China cuts working hours for coal miners in bid to tackle supply glut

A worker opens a door of carriage as it is cleaned to load coal outside a coal mine on the outskirts of Jixi, in Heilongjiang province, China, October 22, 2015. REUTERS/Jason Lee/Files

BEIJING (Reuters) - China will reduce the number of statutory working days for its coal miners to 276 a year from 330 as it bids to tackle a chronic supply glut that has sapped prices, the country’s work safety watchdog said on Monday.

With demand on the wane and mining firms facing widespread losses, China plans to shut down 500 million tonnes of coal production capacity over the next three to five years as part of its efforts to cut a surplus estimated at more than 2 billion tonnes a year.

China's State Administration of Work Safety ( said in a notice on its website on Monday that the official production capacity of the country's coal mines would be adjusted to fit the new 276 working day limit, meaning that mines will be held to even stricter production caps.

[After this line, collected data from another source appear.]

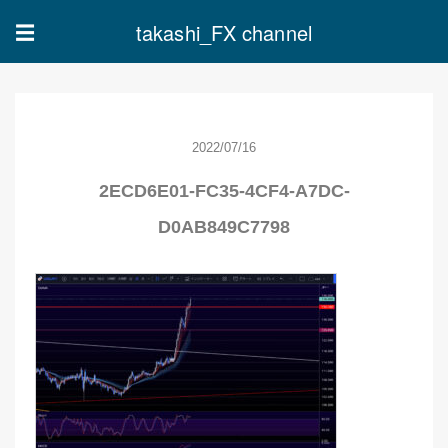
takashi_FX channel
☰
2022/07/16
2ECD6E01-FC35-4CF4-A7DC-
D0AB849C7798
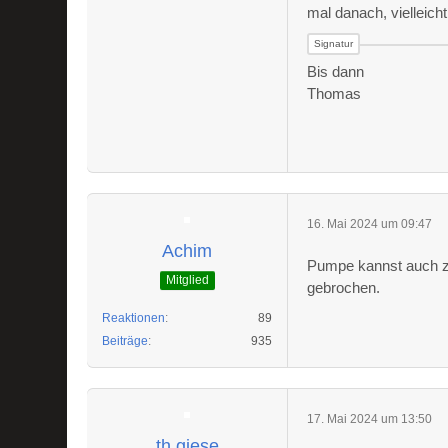
mal danach, vielleicht
Bis dann
Thomas
16. Mai 2024 um 09:47
Achim
Pumpe kannst auch ze
Mitglied
gebrochen.
Reaktionen
89
Beiträge
935
17. Mai 2024 um 13:50
th.giese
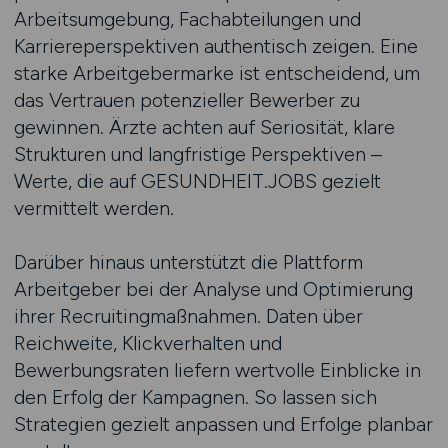
Arbeitsumgebung, Fachabteilungen und
Karriereperspektiven authentisch zeigen. Eine
starke Arbeitgebermarke ist entscheidend, um
das Vertrauen potenzieller Bewerber zu
gewinnen. Ärzte achten auf Seriosität, klare
Strukturen und langfristige Perspektiven –
Werte, die auf GESUNDHEIT.JOBS gezielt
vermittelt werden.
Darüber hinaus unterstützt die Plattform
Arbeitgeber bei der Analyse und Optimierung
ihrer Recruitingmaßnahmen. Daten über
Reichweite, Klickverhalten und
Bewerbungsraten liefern wertvolle Einblicke in
den Erfolg der Kampagnen. So lassen sich
Strategien gezielt anpassen und Erfolge planbar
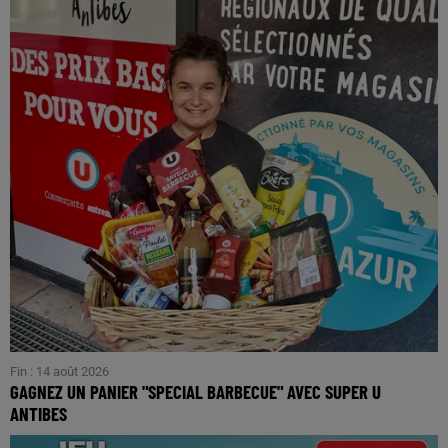
Fin : 14 août 2026
GAGNEZ UN PANIER "SPECIAL BARBECUE" AVEC SUPER U
ANTIBES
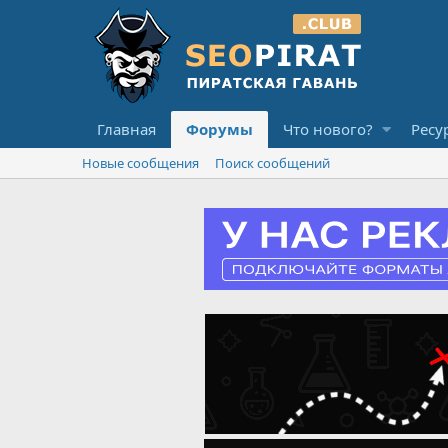
Главная
Форумы
Что нового?
Ресу
Новые сообщения
Поиск сообщений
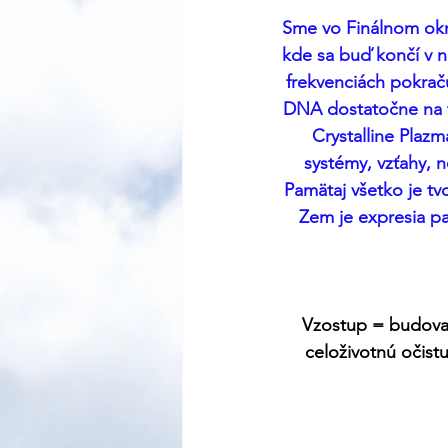
Sme vo Finálnom okn
kde sa buď končí v ne
frekvenciách pokrač
DNA dostatočne na to,
Crystalline Plazm
systémy, vzťahy, n
Pamätaj všetko je tvo
Zem je expresia pa
Vzostup = budovani
celoživotnú očistu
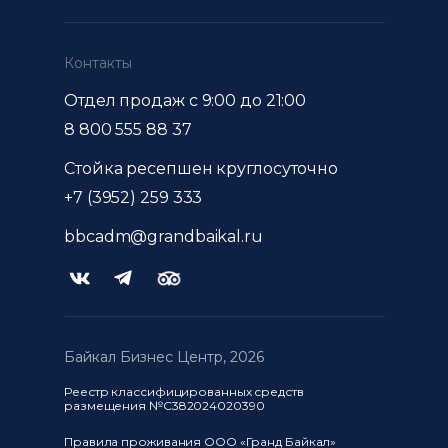
Контакты
Отдел продаж с 9:00 до 21:00
8 800 555 88 37
Стойка ресепшен круглосуточно
+7 (3952) 259 333
bbcadm@grandbaikal.ru
Байкал Бизнес Центр, 2026
Байкал Бизнес Центр, 2026
Реестр классифицированных средств
размещения №С382024020390
Правила проживания ООО «Гранд Байкал»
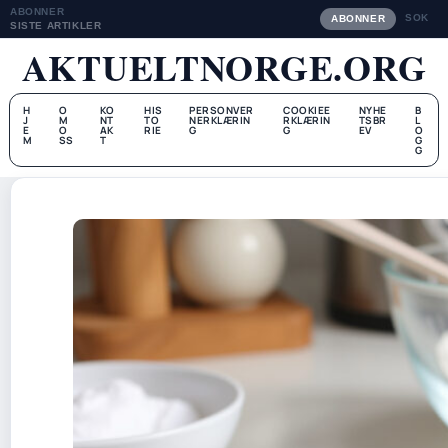
ABONNER
SOK
ABONNER
SISTE ARTIKLER
AKTUELTNORGE.ORG
H
O
KO
HIS
PERSONVER
COOKIEE
NYHE
B
J
M
NT
TO
NERKLÆRIN
RKLÆRIN
TSBR
L
E
O
AK
RIE
G
G
EV
O
M
SS
T
G
G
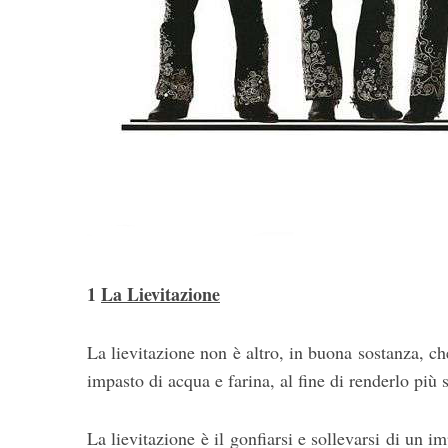
1
La Lievitazione
La lievitazione non è altro, in buona sostanza, ch
impasto di acqua e farina, al fine di renderlo più 
La lievitazione è il gonfiarsi e sollevarsi di un i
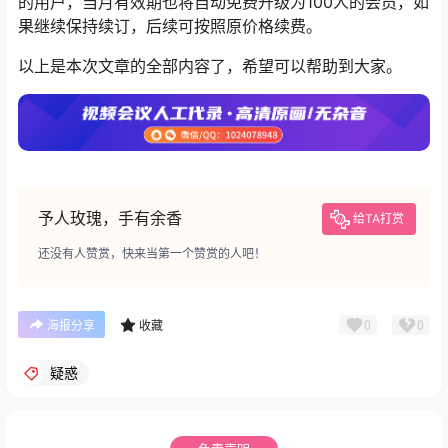
的用户，当月有效期也将自动免费升级为100人的会员，如
果继续保持续订，后续可按照原价格续费。
以上是本次文章的全部内容了，希望可以帮助到大家。
予人玫瑰，手有余香
给TA打赏
还没有人赞赏，快来当第一个赞赏的人吧！
0
0
海报分享
收藏
疑惑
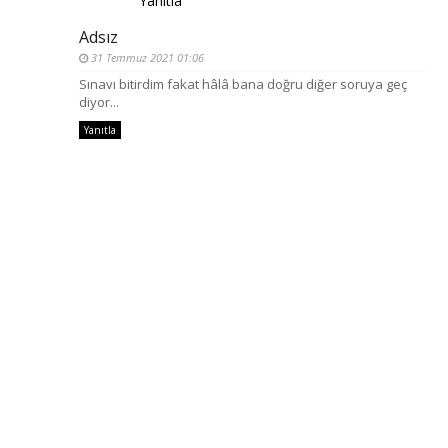
Yanıtla
Adsız
31 Temmuz 2021 01:06
Sınavı bitirdim fakat hâlâ bana doğru diğer soruya geç
diyor...
Yanıtla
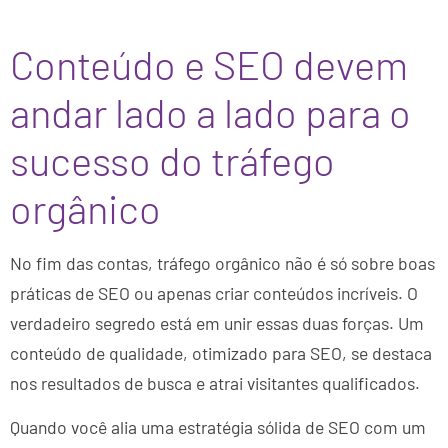
Conteúdo e SEO devem
andar lado a lado para o
sucesso do tráfego
orgânico
No fim das contas, tráfego orgânico não é só sobre boas
práticas de SEO ou apenas criar conteúdos incríveis. O
verdadeiro segredo está em unir essas duas forças. Um
conteúdo de qualidade, otimizado para SEO, se destaca
nos resultados de busca e atrai visitantes qualificados.
Quando você alia uma estratégia sólida de SEO com um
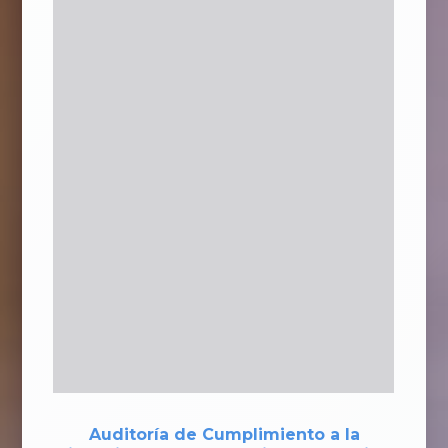
Auditoría de Cumplimiento a la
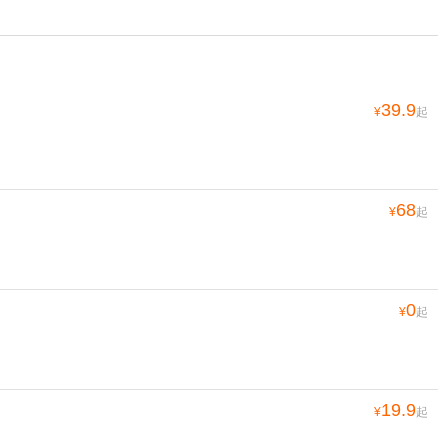
39.9
¥
起
68
¥
起
0
¥
起
19.9
¥
起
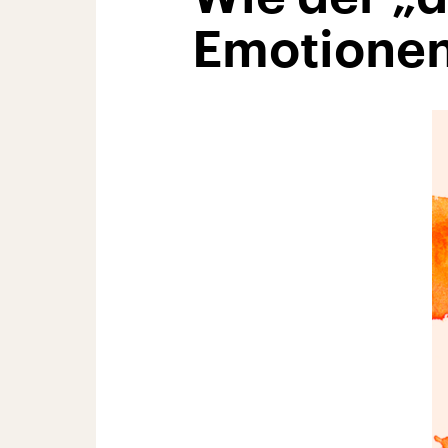
Emotionen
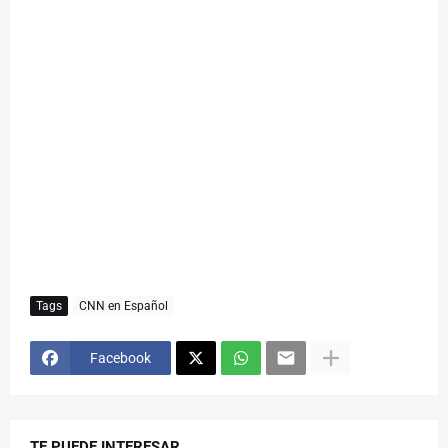
Tags
CNN en Español
Facebook
TE PUEDE INTERESAR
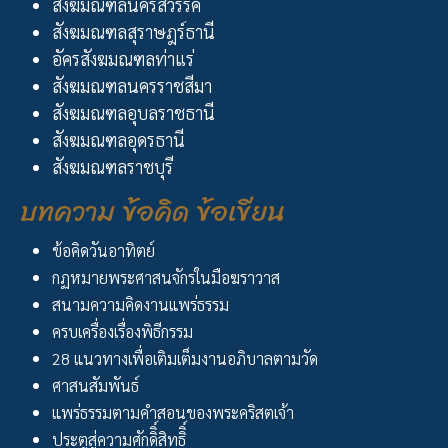
สังฆมณฑลนครสวรรค์
สังฆมณฑลสุราษฎร์ธานี
อัครสังฆมณฑลท่าแร่
สังฆมณฑลนครราชสีมา
สังฆมณฑลอุบลราชธานี
สังฆมณฑลอุดรธานี
สังฆมณฑลราชบุรี
บทความ ข้อคิด ข้อเขียน
ข้อคิดวันอาทิตย์
กฏหมายพระศาสนจักรในมือฆราวาส
สนามความคิดงานแพร่ธรรม
ครบเครื่องเรื่องพิธีกรรม
28 แนวทางเพื่อเติมเต็มงานอภิบาลตามวัด
ศาสนสัมพันธ์
แพร่ธรรมตามคำสอนของพระคริสตเจ้า
ประตูสู่ความศักดิิ์สิทธิิ์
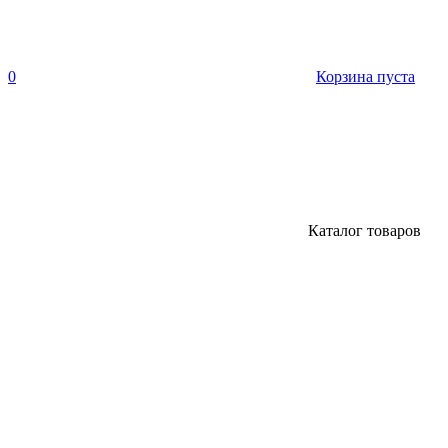
0
Корзина пуста
Каталог товаров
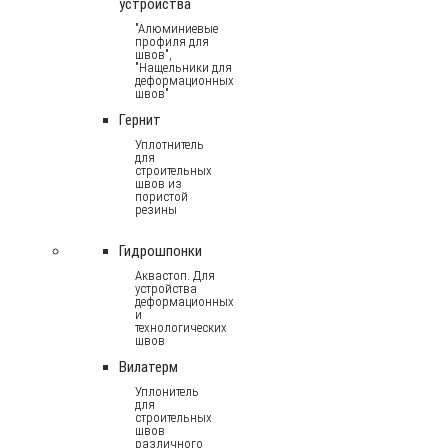
устройства
"Алюминиевые
профиля для
швов",
"Нащельники для
деформационных
швов"
Гернит
Уплотнитель
для
строительных
швов из
пористой
резины
Гидрошпонки
Аквастоп. Для
устройства
деформационных
и
технологических
швов
Вилатерм
Уплонитель
для
строительных
швов
различного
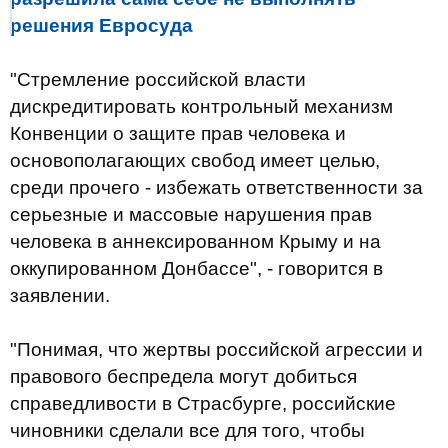
решения Евросуда
"Стремление российской власти
дискредитировать контрольный механизм
Конвенции о защите прав человека и
основополагающих свобод имеет целью,
среди прочего - избежать ответственности за
серьезные и массовые нарушения прав
человека в аннексированном Крыму и на
оккупированном Донбассе", - говорится в
заявлении.
"Понимая, что жертвы российской агрессии и
правового беспредела могут добиться
справедливости в Страсбурге, российские
чиновники сделали все для того, чтобы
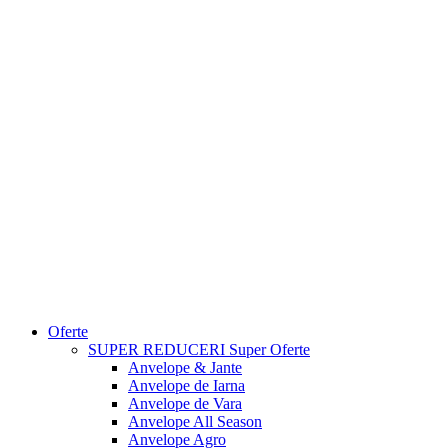
Oferte
SUPER REDUCERI
Super Oferte
Anvelope & Jante
Anvelope de Iarna
Anvelope de Vara
Anvelope All Season
Anvelope Agro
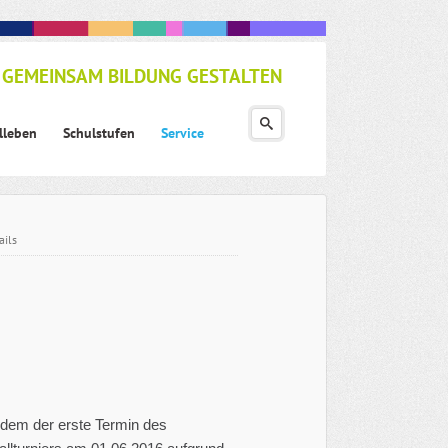
GEMEINSAM BILDUNG GESTALTEN
lleben
Schulstufen
Service
ails
dem der erste Termin des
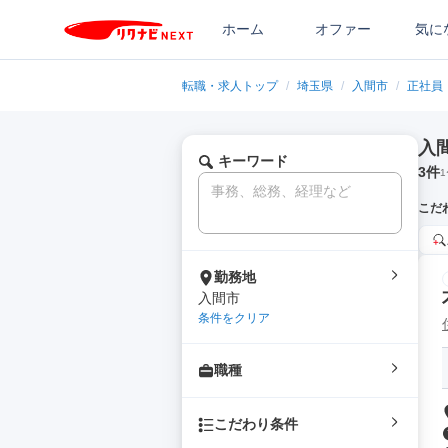
ホーム
オファー
気に
転職・求人トップ
/
埼玉県
/
入間市
/
正社員
入
キーワード
3
件
1
こだ
勤務地
入間市
条件をクリア
職種
こだわり条件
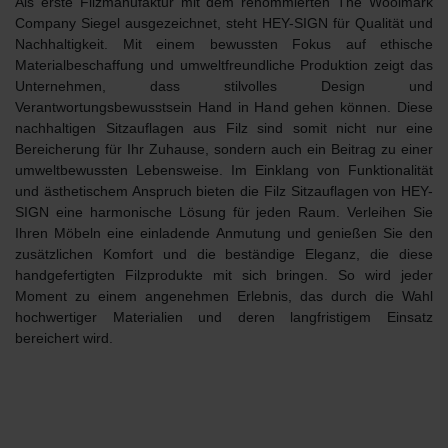
Als erste Filzmanufaktur mit dem renommierten
The Woolmark
Company
Siegel ausgezeichnet, steht HEY-SIGN für
Qualität und
Nachhaltigkeit
. Mit einem bewussten Fokus auf ethische
Materialbeschaffung und umweltfreundliche Produktion zeigt das
Unternehmen, dass stilvolles Design und
Verantwortungsbewusstsein Hand in Hand gehen können. Diese
nachhaltigen Sitzauflagen aus Filz sind somit nicht nur eine
Bereicherung für Ihr Zuhause, sondern auch ein Beitrag zu einer
umweltbewussten Lebensweise. Im Einklang von Funktionalität
und ästhetischem Anspruch bieten die Filz Sitzauflagen von HEY-
SIGN eine harmonische Lösung für jeden Raum. Verleihen Sie
Ihren Möbeln eine einladende Anmutung und genießen Sie den
zusätzlichen Komfort und die beständige Eleganz, die diese
handgefertigten Filzprodukte mit sich bringen. So wird jeder
Moment zu einem angenehmen Erlebnis, das durch die Wahl
hochwertiger Materialien und deren langfristigem Einsatz
bereichert wird.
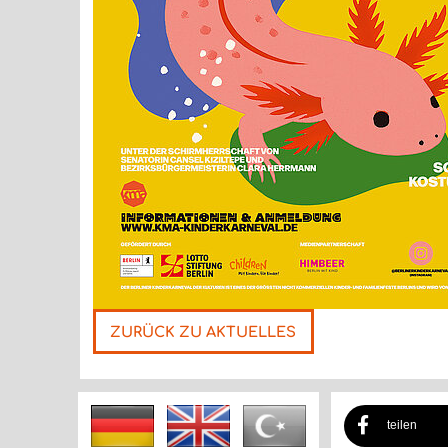
ZURÜCK ZU AKTUELLES
Nächste
teilen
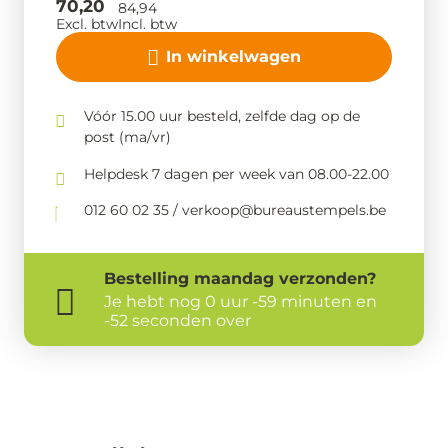
70,20
84,94
Excl. btw
Incl. btw
In winkelwagen
Vóór 15.00 uur besteld, zelfde dag op de
post (ma/vr)
Helpdesk 7 dagen per week van 08.00-22.00
012 60 02 35 / verkoop@bureaustempels.be
Bestelling
maandag
verzonden?
Je hebt nog
0 uur -59 minuten en
-52 seconden over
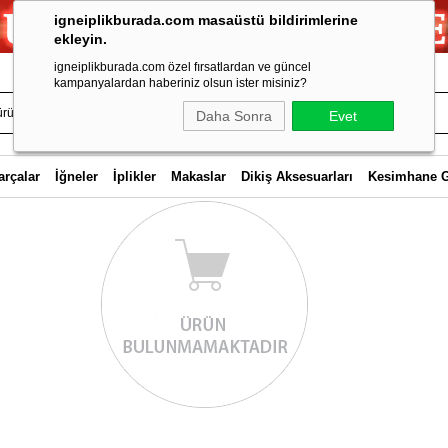
igneiplikburada.com masaüstü bildirimlerine
ekleyin.
igneiplikburada.com özel fırsatlardan ve güncel
kampanyalardan haberiniz olsun ister misiniz?
Daha Sonra
Evet
arçalar
İğneler
İplikler
Makaslar
Dikiş Aksesuarları
Kesimhane 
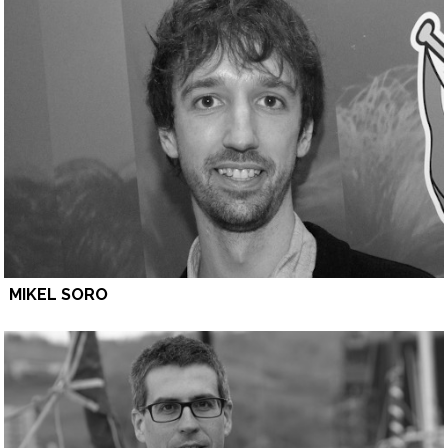
MIKEL SORO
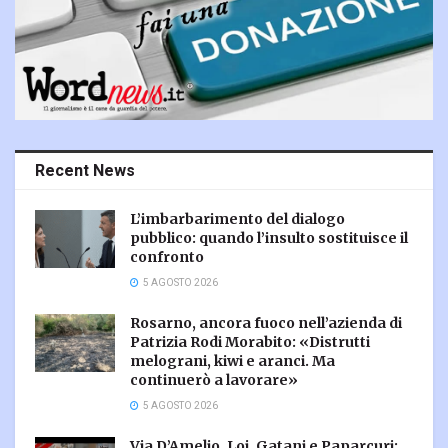
Recent News
L’imbarbarimento del dialogo
pubblico: quando l’insulto sostituisce il
confronto
5 AGOSTO 2026
Rosarno, ancora fuoco nell’azienda di
Patrizia Rodi Morabito: «Distrutti
melograni, kiwi e aranci. Ma
continuerò a lavorare»
5 AGOSTO 2026
Via D’Amelio, Loi, Gatani e Paparcuri:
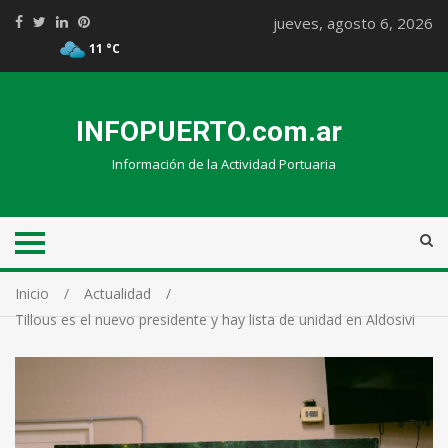
jueves, agosto 6, 2026
11 °C
INFOPUERTO.com.ar
Información de la Actividad Portuaria
Inicio
Actualidad
Tillous es el nuevo presidente y hay lista de unidad en Aldosivi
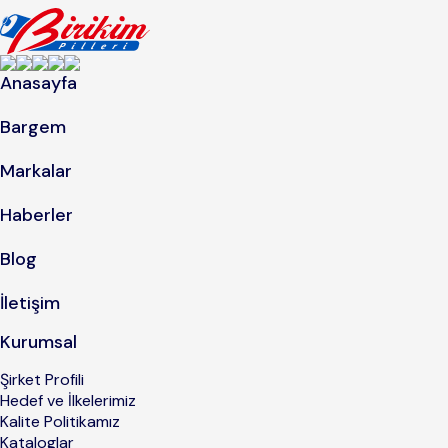
Anasayfa
Bargem
Markalar
Haberler
Blog
İletişim
Kurumsal
Şirket Profili
Hedef ve İlkelerimiz
Kalite Politikamız
Kataloglar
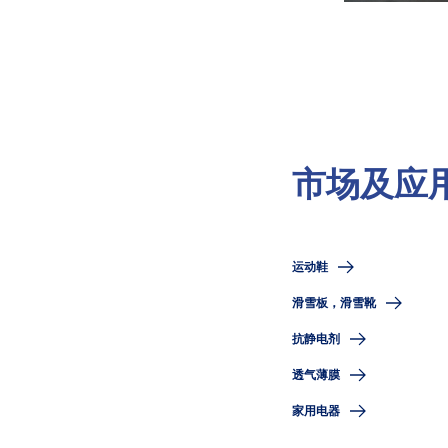
市场及应
运动鞋
滑雪板，滑雪靴
抗静电剂
透气薄膜
家用电器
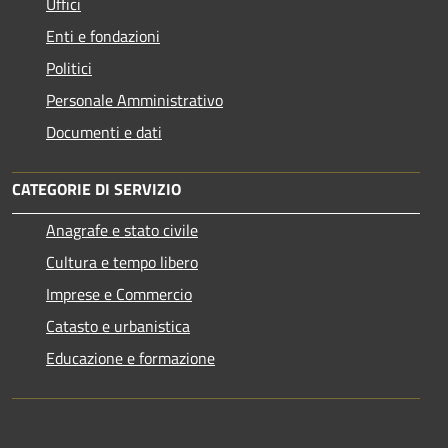
Uffici
Enti e fondazioni
Politici
Personale Amministrativo
Documenti e dati
CATEGORIE DI SERVIZIO
Anagrafe e stato civile
Cultura e tempo libero
Imprese e Commercio
Catasto e urbanistica
Educazione e formazione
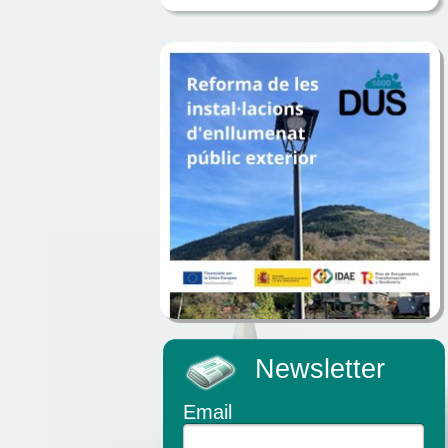
Newsletter
Email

China’s mines traditionally produced more than their designed capacity as miners worked throughout the year to churn out as much coal as possible.

But the practice has led to safety problems as well as oversupply, and China is now cracking down on mines that produce more than they are allowed.

The country has also promised to ban all new coal mine projects for at least three years, and will close more than 1,000 mines this year.

Coal production in China fell 3.5 percent to 3.68 billion tonnes last year, dropping for the second year in succession amid slowing industrial demand and a state campaign to cut the country’s dependence on polluting fossil fuels.

In a break with tradition, Chinese coal miners this year allowed their workers to leave their posts during the Chinese new year holidays, another move aimed at curbing oversupply and shoring up prices.